Friday, July 28, 2006

the museum of science and industry

For our last morning in Chicago we had doughnuts for breakfast.  We then loaded up the Jeep and headed to one of the two major museums we hadn't visited yet in all of our trips to that city - the Museum of Science and Industry. http://www.msichicago.org/exhibit/exhome.html

Now, we have been to the Field Museum (natural science) and the Shedd Aquarium and the Adler Planetarium many times - but the Museum of Science and Industry is miles away from the others, in an ill reputed area of the city. We had just never gotten down there.

What drew us there this time was an exhibit they had devoted to Leonardo da Vinci as an inventor. It just sounded very cool, and since it was Father's Day, we decided to go on the way home (the museum was on the way back to I-90 and the Skyway anyway).

http://www.msichicago.org/temp_exhibit/leonardo/index.html

We actually started out by visiting a special exhibit about frogs. That was pretty cool and we enjoyed it. They had plenty of colorful little poison dart frogs, and those little fellows are like living jewels due to their bright colors.

Right outside of the frog exhibit were some of the coolest model railroads I have ever seen. They started in a replica of downtown Seattle. You then followed the trains over the Rockies (where they picked up loads of raw materials) and the Great Plains (where they picked up loads of wheat) to Chicago, where the raw materials ended up in factories.

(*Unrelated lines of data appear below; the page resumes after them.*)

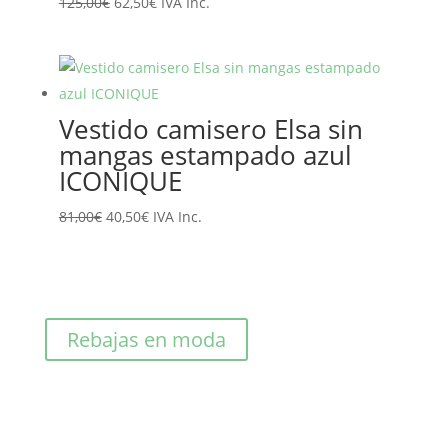
El
El
125,00
€
62,50
€
IVA Inc.
precio
precio
original
actual
era:
es:
125,00€.
62,50€.
Vestido camisero Elsa sin
mangas estampado azul
ICONIQUE
El
El
81,00
€
40,50
€
IVA Inc.
precio
precio
original
actual
era:
es:
81,00€.
40,50€.
Rebajas en moda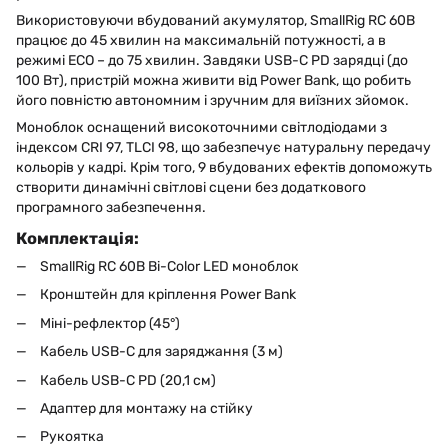
Використовуючи вбудований акумулятор, SmallRig RC 60B
працює до 45 хвилин на максимальній потужності, а в
режимі ECO – до 75 хвилин. Завдяки USB-C PD зарядці (до
100 Вт), пристрій можна живити від Power Bank, що робить
його повністю автономним і зручним для виїзних зйомок.
Моноблок оснащений високоточними світлодіодами з
індексом CRI 97, TLCI 98, що забезпечує натуральну передачу
кольорів у кадрі. Крім того, 9 вбудованих ефектів допоможуть
створити динамічні світлові сцени без додаткового
програмного забезпечення.
Комплектація:
SmallRig RC 60B Bi-Color LED моноблок
Кронштейн для кріплення Power Bank
Міні-рефлектор (45°)
Кабель USB-C для заряджання (3 м)
Кабель USB-C PD (20,1 см)
Адаптер для монтажу на стійку
Рукоятка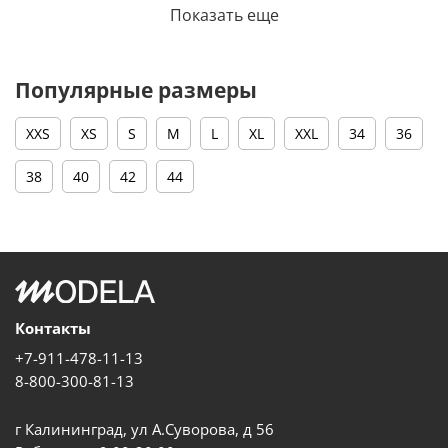
Показать еще
Популярные размеры
XXS
XS
S
M
L
XL
XXL
34
36
38
40
42
44
Контакты
+7-911-478-11-13
8-800-300-81-13
г Калининград, ул А.Суворова, д 56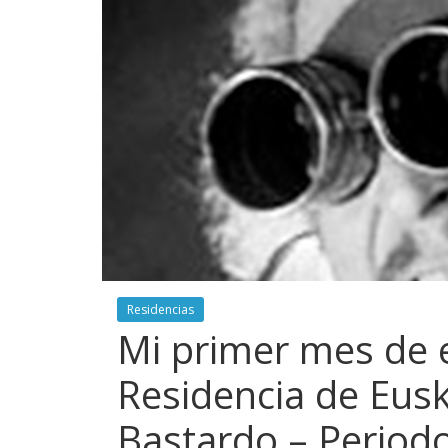
Residencias
Mi primer mes de 
Residencia de Eusk
Bastardo – Period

In Chicago, they showed freight trains, Amtrack trains, Metra commuter trains, and CTA loop trains. It was just awesome, just totally cool!

Then we went into the da Vinci exhibit, and it blew our minds. The man was 500 years ahead of his time when it came to science and engineering. Some of the things he first thought of did not come to be put into regular use until the twentieth century. The best part were all of the models - some you could just look at, but many of them were things you could play with. They even had working catapults!

By the time we forced ourselves out of there the day was half over, and it was time to come home. We hit the road, vowing to come back to that very cool museum - we felt we had only barely scratched the surface of seeing all it had to offer.